Thanks for the answer. I looked at API again and there are quite a few places where buffers are used. However, eg clEnqueueNDRangeKernel takes few Java arrays. Competing APIs either use buffers exclusively or introduce some overloading like clEnqueue1RangeKernel, clEnqueue2RangeKernel, etc JOCL doesn’t do that, but OTOH JOCL’s API is very similar to plain C API and that makes porting code snippets a breeze.

I think the arrays passing can be accelerated without API changes. You could use a ThreadLocal direct ByteBuffer of size eg 4 KiB (one page) and for functions where parameters fit within that buffer, use it for parameter passing. That mechanism could be done transparently to user and also support enabling/ disabling in runtime. If there are few small Java arrays in parameters, create subbuffers from the thread-local byte buffer and remove them before returning from JNI call.

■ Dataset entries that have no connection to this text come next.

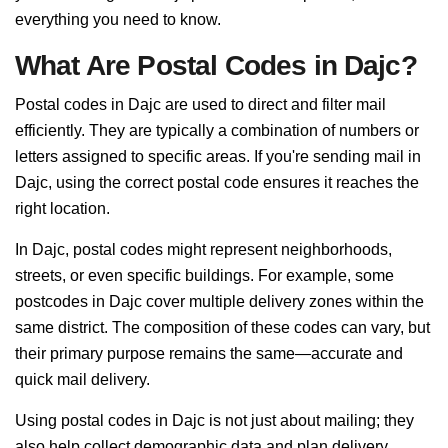
everything you need to know.
What Are Postal Codes in Dajc?
Postal codes in Dajc are used to direct and filter mail
efficiently. They are typically a combination of numbers or
letters assigned to specific areas. If you're sending mail in
Dajc, using the correct postal code ensures it reaches the
right location.
In Dajc, postal codes might represent neighborhoods,
streets, or even specific buildings. For example, some
postcodes in Dajc cover multiple delivery zones within the
same district. The composition of these codes can vary, but
their primary purpose remains the same—accurate and
quick mail delivery.
Using postal codes in Dajc is not just about mailing; they
also help collect demographic data and plan delivery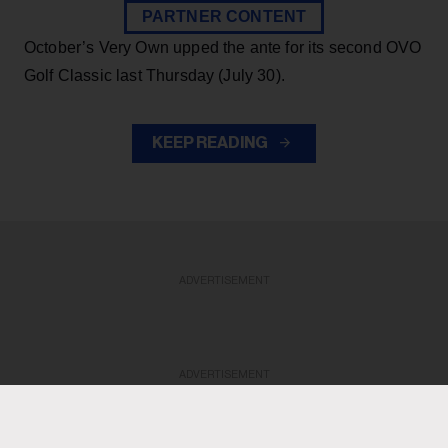
PARTNER CONTENT
October’s Very Own upped the ante for its second OVO
Golf Classic last Thursday (July 30).
KEEP READING
ADVERTISEMENT
ADVERTISEMENT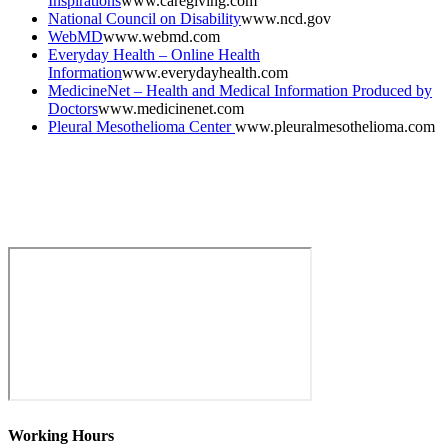
Inspirations
www.caregiving.com
National Council on Disability
www.ncd.gov
WebMD
www.webmd.com
Everyday Health – Online Health
Information
www.everydayhealth.com
MedicineNet – Health and Medical Information Produced by
Doctors
www.medicinenet.com
Pleural Mesothelioma Center
www.pleuralmesothelioma.com
Working Hours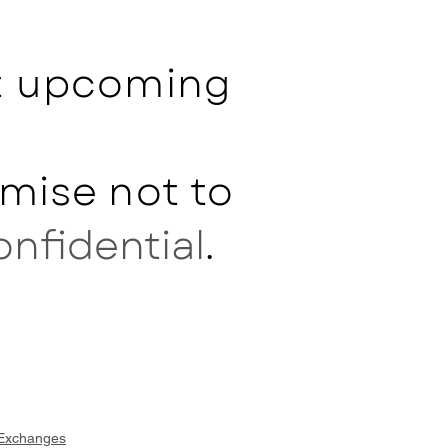
ut upcoming
mise not to
onfidential
.
 Exchanges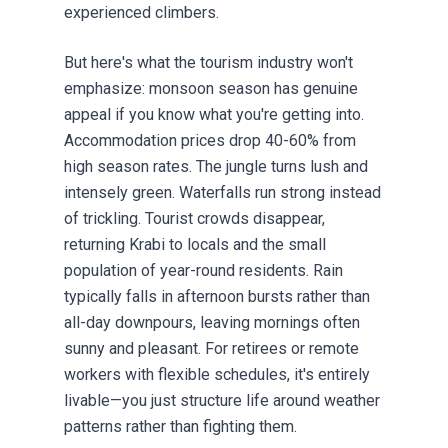
experienced climbers.
But here's what the tourism industry won't
emphasize: monsoon season has genuine
appeal if you know what you're getting into.
Accommodation prices drop 40-60% from
high season rates. The jungle turns lush and
intensely green. Waterfalls run strong instead
of trickling. Tourist crowds disappear,
returning Krabi to locals and the small
population of year-round residents. Rain
typically falls in afternoon bursts rather than
all-day downpours, leaving mornings often
sunny and pleasant. For
retirees
or remote
workers with flexible schedules, it's entirely
livable—you just structure life around weather
patterns rather than fighting them.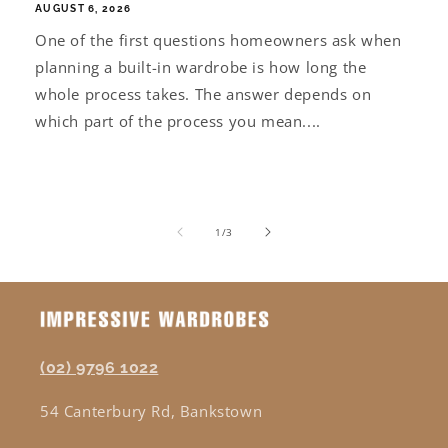
AUGUST 6, 2026
One of the first questions homeowners ask when
planning a built-in wardrobe is how long the
whole process takes. The answer depends on
which part of the process you mean....
of
1
/
3
(02) 9796 1022
54 Canterbury Rd, Bankstown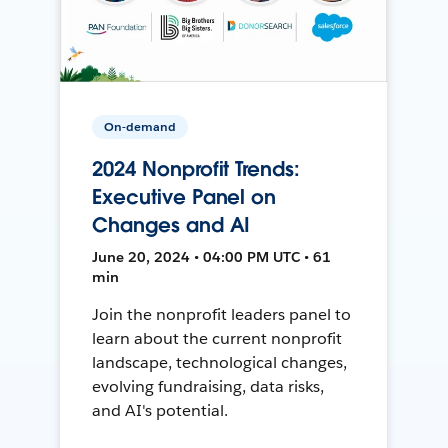
On-demand
2024 Nonprofit Trends:
Executive Panel on
Changes and AI
June 20, 2024 • 04:00 PM UTC • 61
min
Join the nonprofit leaders panel to
learn about the current nonprofit
landscape, technological changes,
evolving fundraising, data risks,
and AI's potential.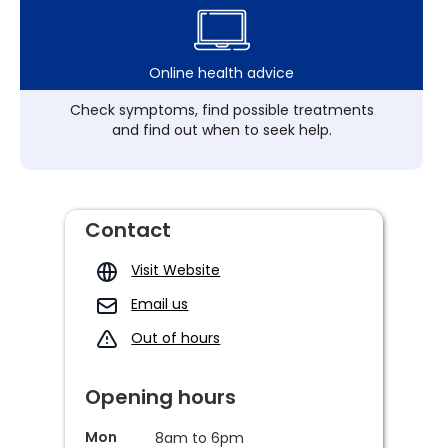
Online health advice
Check symptoms, find possible treatments
and find out when to seek help.
Contact
Visit Website
Email us
Out of hours
Opening hours
Mon
8am to 6pm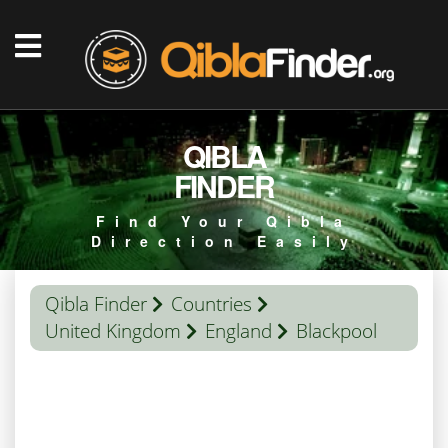
QIBLA
FINDER
Find Your Qibla
Direction Easily
Qibla Finder
Countries
United Kingdom
England
Blackpool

Since clEnqueueNDRangeKernel is not made to use buffers for parameters (ie API takes Java arrays) it could be used for benchmarking. Naive version of bitonic sort requires O(lg n * lg n) kernel invocations. Multiply that by sorting M blocks at once and you have quite a lot of clEnqueueNDRangeKernel to push. Also there could be many command queues operated from different threads to check how using Java arrays vs direct ByteBuffers affect concurrency.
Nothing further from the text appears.